Certainly good questions and better comments would have helped here.  I
can go back and rework the patch either way.

    Thanks,

        Stephen

Re: Memory-leak in BackgroundWriter(and Checkpointer)

От
Tom Lane
Дата:
Stephen Frost <sfrost@snowman.net> writes:
> * Tom Lane (tgl@sss.pgh.pa.us) wrote:
>> I think the proposed fix is fine code-wise; the real problem here is
>> crummy commenting.  GetRunningTransactionLocks isn't documented as
>> returning a palloc'd array, and why the heck do we have a long comment
>> about its implementation in LogStandbySnapshot?

> Certainly good questions and better comments would have helped here.  I
> can go back and rework the patch either way.

I'm already working on back-patching the attached.

            regards, tom lane

diff --git a/src/backend/storage/ipc/standby.c b/src/backend/storage/ipc/standby.c
index 615278b8ca2adf3057e5f21057c3cedfc66480aa..c704412366d5bc4b6512e9ab673855c46f7d993f 100644
*** a/src/backend/storage/ipc/standby.c
--- b/src/backend/storage/ipc/standby.c
*************** LogStandbySnapshot(void)
*** 865,880 ****

      /*
       * Get details of any AccessExclusiveLocks being held at the moment.
-      *
-      * XXX GetRunningTransactionLocks() currently holds a lock on all
-      * partitions though it is possible to further optimise the locking. By
-      * reference counting locks and storing the value on the ProcArray entry
-      * for each backend we can easily tell if any locks need recording without
-      * trying to acquire the partition locks and scanning the lock table.
       */
      locks = GetRunningTransactionLocks(&nlocks);
      if (nlocks > 0)
          LogAccessExclusiveLocks(nlocks, locks);

      /*
       * Log details of all in-progress transactions. This should be the last
--- 865,875 ----

      /*
       * Get details of any AccessExclusiveLocks being held at the moment.
       */
      locks = GetRunningTransactionLocks(&nlocks);
      if (nlocks > 0)
          LogAccessExclusiveLocks(nlocks, locks);
+     pfree(locks);

      /*
       * Log details of all in-progress transactions.

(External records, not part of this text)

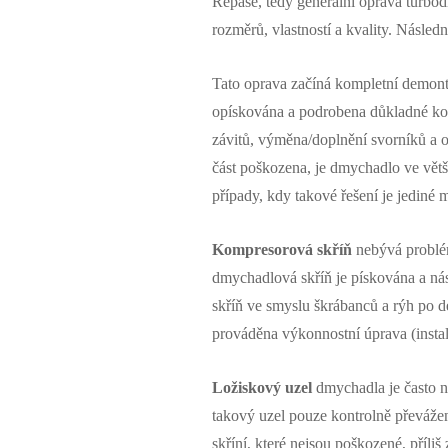
Repase, tedy generální oprava turbo
rozměrů, vlastností a kvality. Násled
Tato oprava začíná kompletní demon
opískována a podrobena důkladné kont
závitů, výměna/doplnění svorníků a o
část poškozena, je dmychadlo ve větš
případy, kdy takové řešení je jediné 
Kompresorová skříň
nebývá problém
dmychadlová skříň je pískována a ná
skříň ve smyslu škrábanců a rýh po 
prováděna výkonnostní úprava (instal
Ložiskový uzel
dmychadla je často 
takový uzel pouze kontrolně převáže
skříní, které nejsou poškozené, příl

This should be the last
diff --git a/src/backend/storage/lmgr/lock.c b/src/backend/storage/lmgr/lock.c
index 8cd871f4b40d7bfc8b0aaa7650241d5865c79ffe..273c72230274b46ba6a46bb8b295ef5375aaa36d 100644
*** a/src/backend/storage/lmgr/lock.c
--- b/src/backend/storage/lmgr/lock.c
*************** GetLockStatusData(void)
*** 3398,3415 ****
  }

  /*
!  * Returns a list of currently held AccessExclusiveLocks, for use
!  * by GetRunningTransactionData().
   */
  xl_standby_lock *
  GetRunningTransactionLocks(int *nlocks)
  {
      PROCLOCK   *proclock;
      HASH_SEQ_STATUS seqstat;
      int            i;
      int            index;
      int            els;
-     xl_standby_lock *accessExclusiveLocks;

      /*
       * Acquire lock on the entire shared lock data structure.
--- 3398,3423 ----
  }

  /*
!  * Returns a list of currently held AccessExclusiveLocks, for use by
!  * LogStandbySnapshot().  The result is a palloc'd array,
!  * with the number of elements returned into *nlocks.
!  *
!  * XXX This currently takes a lock on all partitions of the lock table,
!  * but it's possible to do better.  By reference counting locks and storing
!  * the value in the ProcArray entry for each backend we could tell if any
!  * locks need recording without having to acquire the partition locks and
!  * scan the lock table.  Whether that's worth the additional overhead
!  * is pretty dubious though.
   */
  xl_standby_lock *
  GetRunningTransactionLocks(int *nlocks)
  {
+     xl_standby_lock *accessExclusiveLocks;
      PROCLOCK   *proclock;
      HASH_SEQ_STATUS seqstat;
      int            i;
      int            index;
      int            els;

      /*
       * Acquire lock on the entire shared lock data structure.
*************** GetRunningTransactionLocks(int *nlocks)
*** 3467,3472 ****
--- 3475,3482 ----
          }
      }

+     Assert(index <= els);
+
      /*
       * And release locks.  We do this in reverse order for two reasons: (1)
       * Anyone else who needs more than one of the locks will be trying to lock

Re: Memory-leak in BackgroundWriter(and Checkpointer)

От
Stephen Frost
Дата:
* Tom Lane (tgl@sss.pgh.pa.us) wrote:
> I'm already working on back-patching the attached.

Works for me,

    Thanks!

        Stephen

Re: Memory-leak in BackgroundWriter(and Checkpointer)

От
Naoya Anzai
Дата:
Tom, Stephen, Heikki and Andres,

You do FAST work!
Thanks for your prompt responses.

---
Naoya Anzai
NEC Soft,Ltd.
http://www.necsoft.com/eng/

Re: Memory-leak in BackgroundWriter(and Checkpointer)

От
Pawel Kozik
Дата:
Any idea when it will be available in official PostgreSQL release  9.1.x or
9.2.x ?



--
View this message in context:
http://postgresql.1045698.n5.nabble.com/Memory-leak-in-BackgroundWriter-and-Checkpointer-tp5757869p5758783.html
Sent from the PostgreSQL - bugs mailing list archive at Nabble.com.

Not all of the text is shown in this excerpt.